Replication of Study 1 by Corps & Rabagliati (2020, Journal of Memory and Language)

Author

Xirong Hu (xirohu@stanford.edu)

Published

December 14, 2025

Introduction

Justification

In what form predictions occur remains an unsolved problem in the field of speech comprehension. Corps and Rabagliati (2020) revealed that predictions about semantic content, instead of word forms, facilitated the perception of distorted speech in Experiment 1. This closely aligns with my research interest in how top-down information facilitates speech comprehension in challenging scenarios. Another reason for choosing this study is that the context manipulation used in Experiment 1 is relatively new and was proposed to better separate word-form prediction from semantic content prediction. Thus, it is worthwhile to replicate these findings. In addition to these theoretical motivations, there are two practical considerations. First, the original study was conducted on Prolific Academic, which makes the project more feasible. Second, the procedure was relatively well-documented in the paper, with stimulus list and analysis scripts shared on OSF, which makes it easier to adhere to the original procedure and analysis as closely as possible.

Stimuli and Procedures

The stimuli consist of 30 auditorially presented questions and 30 distorted answers. For the procedure, I will strictly follow that described in the original paper (Experiment1/Method/Procedure).

I anticipate two main challenges. The first concerns the stimuli. The authors have not made the stimuli publicly available. Moreover, the original study was conducted in the United Kingdom, where the low-level acoustic features are different. That might lead to perceptual differences after applying the noise-vocoding. This means I will need to record new auditory stimuli and apply the noise-vocoding. However, the script for that procedure was not shared. One solution is to reach out to the original authors. The second challenge concerns the programming of the experiment, since I have no experience with jsPsych.

Methods

Power Analysis

The paper’s central research question is whether high-level knowledge enhances comprehension through:

  • Semantic predictions measured by null interaction between Question Constrain and Answer Consistency.
  • Form predictions measured by Question Constraint effect and its interaction with Answer Consistency.

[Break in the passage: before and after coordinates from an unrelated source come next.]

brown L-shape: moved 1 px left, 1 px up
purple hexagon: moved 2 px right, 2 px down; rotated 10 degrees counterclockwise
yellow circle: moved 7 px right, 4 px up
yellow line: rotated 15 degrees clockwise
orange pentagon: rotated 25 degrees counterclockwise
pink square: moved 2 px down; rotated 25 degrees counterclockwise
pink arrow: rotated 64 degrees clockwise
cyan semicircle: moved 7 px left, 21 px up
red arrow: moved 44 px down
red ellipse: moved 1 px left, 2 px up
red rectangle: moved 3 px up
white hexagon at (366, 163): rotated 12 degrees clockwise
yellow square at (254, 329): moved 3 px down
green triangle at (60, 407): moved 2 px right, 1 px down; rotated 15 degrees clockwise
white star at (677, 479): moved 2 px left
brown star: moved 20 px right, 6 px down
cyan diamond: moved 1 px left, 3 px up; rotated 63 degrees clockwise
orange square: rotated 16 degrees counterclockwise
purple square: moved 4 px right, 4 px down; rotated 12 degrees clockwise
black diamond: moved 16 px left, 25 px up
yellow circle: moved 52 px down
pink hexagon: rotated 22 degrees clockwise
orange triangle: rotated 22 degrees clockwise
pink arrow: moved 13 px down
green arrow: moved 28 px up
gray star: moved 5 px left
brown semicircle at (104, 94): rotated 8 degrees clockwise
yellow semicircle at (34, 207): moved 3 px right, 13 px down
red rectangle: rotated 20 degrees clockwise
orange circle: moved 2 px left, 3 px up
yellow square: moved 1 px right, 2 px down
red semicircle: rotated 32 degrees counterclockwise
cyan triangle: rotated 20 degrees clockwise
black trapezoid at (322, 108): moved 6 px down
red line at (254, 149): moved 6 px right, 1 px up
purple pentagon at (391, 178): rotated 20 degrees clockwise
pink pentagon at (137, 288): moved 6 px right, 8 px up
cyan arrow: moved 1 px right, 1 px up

The key observation that favors the Semantic prediction instead of form prediction is the absence of interaction.

Original effect size:

  • Answer Consistency * Questions Constraint: b = -0.18, SE = 0.30, p = 0.55, BayesFactor = 0.19
  • Original sample size: 80

Considering how computationally heavy it is to simulate the power by a complex Bayesian modeling, I chose a simple way to approximate the power, which specified as follows. I simplified the original model to a simple two-way ANOVA (Prop.Expected ~ ACondition * QCondition), and calculated the effect size (cohen’s f2). Then I used the BayesPower package to calculate the expected sample size to achieve 80% and 90% power. The script can be found in the repository

Power Analysis Results:

  • 80% power: 104 participants
  • 90% power: 324 participants

Planned Sample

My planned sample size is 80. I chose to stay with the original sample size due to budget concern. Although it does not meet 80% power, the lowest cohen’s f2 I can choose in BayesPower package is 0.01, whereas my calculated Cohen’s f2 is 0.0015. This suggested that the actual needed participants to achieve 80% power might be smaller than 104. A follow-up simulation analysis could test this although it exceeds my capacity.

Participants were recruited from Prolific with the following criteria: - Residence: United Kingdom - Nationality: United Kingdom - First Language: English

Materials

To ensure my replication closely align with the original study, I reached out to the first author for material and scripts. The author kindly shared all the stimuli. Since some questions asked about political leaders at that time and the answer no longer holds for now, I deleted those items, leaving 14 items per list whereas in the original stimuli there are 15 items per list. The items that I deleted are:

  • List_1a: (Question)Which female candidate recently ran for president of the United States? (Answer)Hillary Clinton
  • List_1b: (Question)What is the name of the British prime minister? (Answer)Theresa May
  • List_2a: (Question)Which female candidate recently ran for president of the United States? (Answer)The Northern Lights
  • List_2b: (Question)What is the name of the British prime minister? (Answer)New York
  • List_3a: (Question)Who did you see when you visited America? (Answer)Hillary Clinton
  • List_3b: (Question)Who did you see when you visited London? (Answer)Theresa May
  • List_4a: (Question)What did you buy from the shop? (Answer)Theresa May
  • List_4b: (Question)What is your least favorite method of transport? (Answer)Hillary Clinton

Procedure

Can quote directly from original article - just put the text in quotations and note that this was followed precisely. Or, quote directly and just point out exceptions to what was described in the original article.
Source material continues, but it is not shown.